Teraz, stojąc pod twoim oknem, obserwuję jak dwa cenie łączą swoje usta w namiętnym pocałunku. Dłonie błądzą po waszych ciałach poznawając je na nowo. Wiem, co za chwilę nastąpi, ale nie dbam o to.
Wyciągam broń i kieruję ją w stronę okna. Ciągnę za spust, po czym słyszę jak szyba się rozlatuje, a potem przerażony krzyk. Należy on do ciebie, bo pewnie trafiłem w twoją nową miłość. Celuję po raz kolejny, po czym zapada głucha cisza. Po raz kolejny trafiłem i jestem z siebie zadowolony. Podchodzę bliżej, zaglądam przez wybite okno, patrzę z zachwytem na swoje dzieło. Należało wam się, doskonale zdajecie sobie z tego sprawę.

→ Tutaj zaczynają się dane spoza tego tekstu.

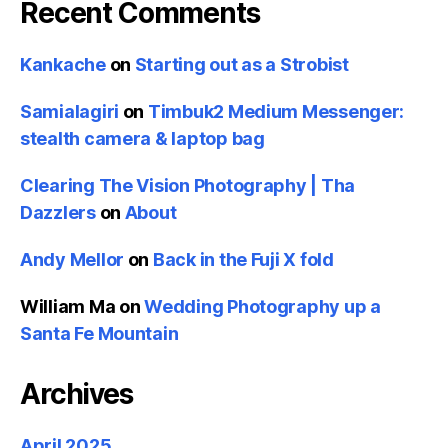
Recent Comments
Kankache
on
Starting out as a Strobist
Samialagiri
on
Timbuk2 Medium Messenger:
stealth camera & laptop bag
Clearing The Vision Photography | Tha
Dazzlers
on
About
Andy Mellor
on
Back in the Fuji X fold
William Ma
on
Wedding Photography up a
Santa Fe Mountain
Archives
April 2025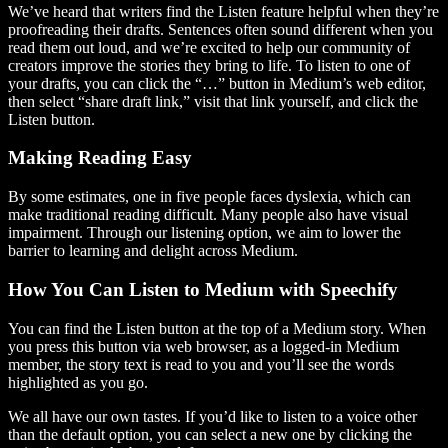
We’ve heard that writers find the Listen feature helpful when they’re
proofreading their drafts. Sentences often sound different when you
read them out loud, and we’re excited to help our community of
creators improve the stories they bring to life. To listen to one of
your drafts, you can click the “…” button in Medium’s web editor,
then select “share draft link,” visit that link yourself, and click the
Listen button.
Making Reading Easy
By some estimates, one in five people faces dyslexia, which can
make traditional reading difficult. Many people also have visual
impairment. Through our listening option, we aim to lower the
barrier to learning and delight across Medium.
How You Can Listen to Medium with Speechify
You can find the Listen button at the top of a Medium story. When
you press this button via web browser, as a logged-in Medium
member, the story text is read to you and you’ll see the words
highlighted as you go.
We all have our own tastes. If you’d like to listen to a voice other
than the default option, you can select a new one by clicking the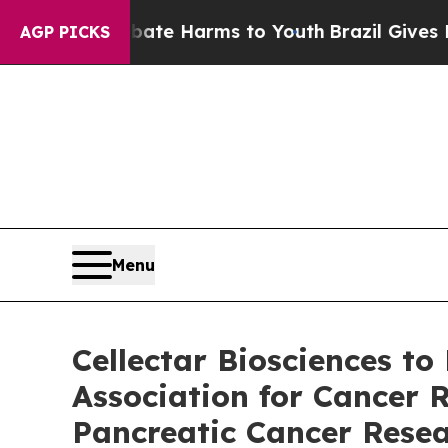
nd to Abate Harms to Youth
Brazil Gives Parents 
AGP PICKS
Menu
Cellectar Biosciences to
Association for Cancer 
Pancreatic Cancer Rese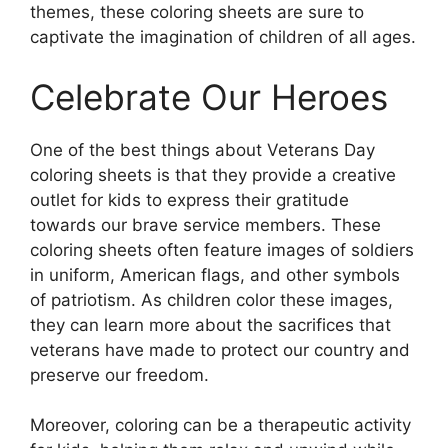
themes, these coloring sheets are sure to
captivate the imagination of children of all ages.
Celebrate Our Heroes
One of the best things about Veterans Day
coloring sheets is that they provide a creative
outlet for kids to express their gratitude
towards our brave service members. These
coloring sheets often feature images of soldiers
in uniform, American flags, and other symbols
of patriotism. As children color these images,
they can learn more about the sacrifices that
veterans have made to protect our country and
preserve our freedom.
Moreover, coloring can be a therapeutic activity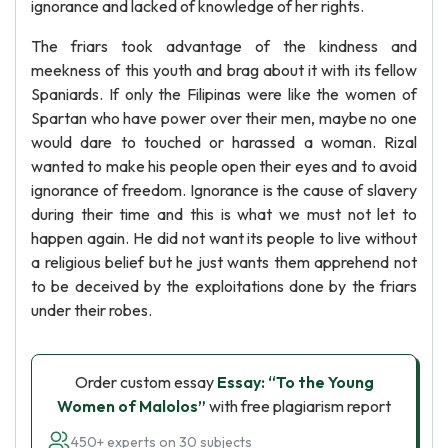
ignorance and lacked of knowledge of her rights.
The friars took advantage of the kindness and
meekness of this youth and brag about it with its fellow
Spaniards. If only the Filipinas were like the women of
Spartan who have power over their men, maybe no one
would dare to touched or harassed a woman. Rizal
wanted to make his people open their eyes and to avoid
ignorance of freedom. Ignorance is the cause of slavery
during their time and this is what we must not let to
happen again. He did not want its people to live without
a religious belief but he just wants them apprehend not
to be deceived by the exploitations done by the friars
under their robes.
Order custom essay
Essay: “To the Young
Women of Malolos”
with free plagiarism report
450+ experts on 30 subjects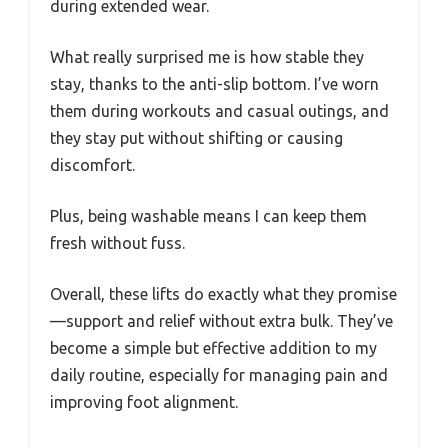
during extended wear.
What really surprised me is how stable they
stay, thanks to the anti-slip bottom. I’ve worn
them during workouts and casual outings, and
they stay put without shifting or causing
discomfort.
Plus, being washable means I can keep them
fresh without fuss.
Overall, these lifts do exactly what they promise
—support and relief without extra bulk. They’ve
become a simple but effective addition to my
daily routine, especially for managing pain and
improving foot alignment.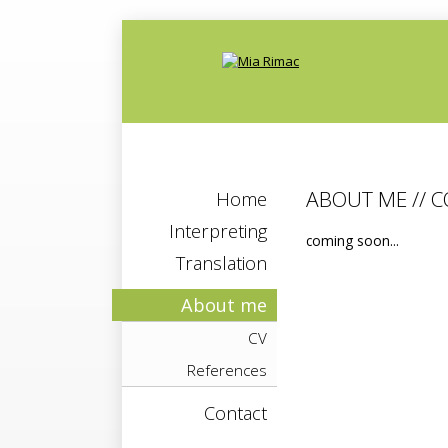
ABOUT ME // 
Home
Interpreting
coming soon...
Translation
About me
CV
References
Contact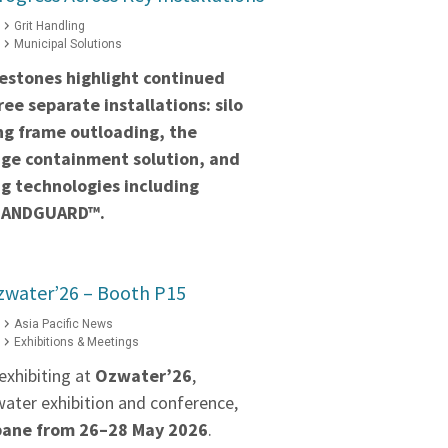
Grit Handling
Municipal Solutions
estones highlight continued
ee separate installations: silo
ng frame outloading, the
ge containment solution, and
g technologies including
BANDGUARD™.
zwater’26 – Booth P15
Asia Pacific News
Exhibitions & Meetings
exhibiting at
Ozwater’26
,
water exhibition and conference,
bane from 26–28 May 2026
.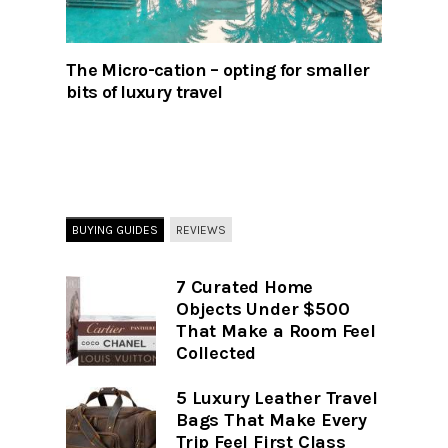
The Micro-cation – opting for smaller
bits of luxury travel
BUYING GUIDES
REVIEWS
7 Curated Home
Objects Under $500
That Make a Room Feel
Collected
5 Luxury Leather Travel
Bags That Make Every
Trip Feel First Class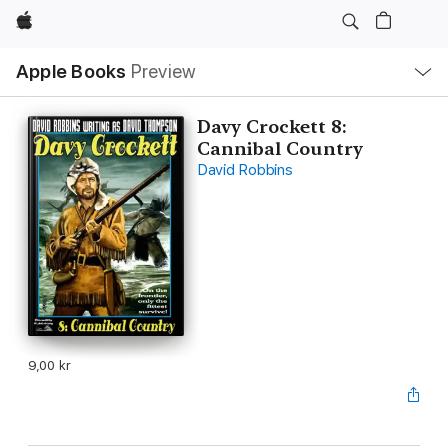
Apple
Local
Apple Books
Preview
Nav
Open
Menu
Davy Crockett 8:
Cannibal Country
David Robbins
9,00 kr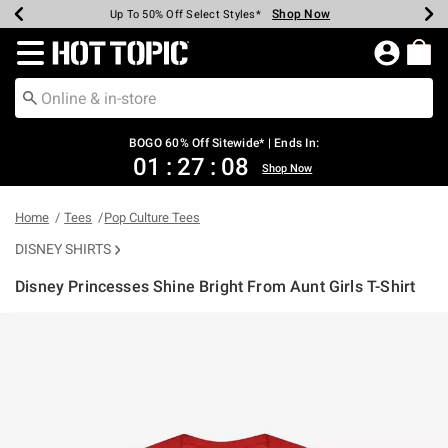
Shop Now
Shop Now
Shop Now
Shop Now
Shop Now
Shop Now
Earn Hot Cash Every $40 Spent*
Up To 50% Off Select Styles*
Up To 40% Off Backpacks*
Up To 60% Off Clearance*
Free Shipping Over $75*
Free Pickup In-Store*
Redirect to Hot Topic Home Page
BOGO 60% Off Sitewide* | Ends In:
01
:
27
:
08
Shop Now
Home
Tees
Pop Culture Tees
DISNEY SHIRTS
Disney Princesses Shine Bright From Aunt Girls T-Shirt
3.9 out of 5 Customer Rating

- Wiesz, Uruha, to jest najlepszy czas, żebyś w końcu się dowiedział. Nienawidzę cię!
Cztery wypowiedziane przez ciebie słowa zniszczyły wszystko. Nigdy cię nie kochałem. Zadaję sobie ciągle to samo pytanie: dlaczego przez ten cały czas mnie okłamywałeś? Mówiłeś przecież, że kochasz, że jestem tym, który otrzymał twoje serce, ciebie całego. Byłeś mój, przez ten cały czas należałeś tylko do mnie. On był tylko przyjacielem, tak właśnie mówiłeś.
Mogłem to zauważyć wcześniej, bo spędzałeś z nim bardzo dużo czasu. Jednak ja, ślepy z miłości, wierzyłem w waszą przyjaźń. To ty pocieszałeś go kiedy rozstał się z Reitą. Ty zapraszałeś go do nas, wyczuwając wcześniej, że będę miał ochotę cię kochać. Robiłeś to specjalnie, ale ja zawsze inaczej to tłumaczyłem. Wierzyłem, że chcesz pomóc mu zapomnieć.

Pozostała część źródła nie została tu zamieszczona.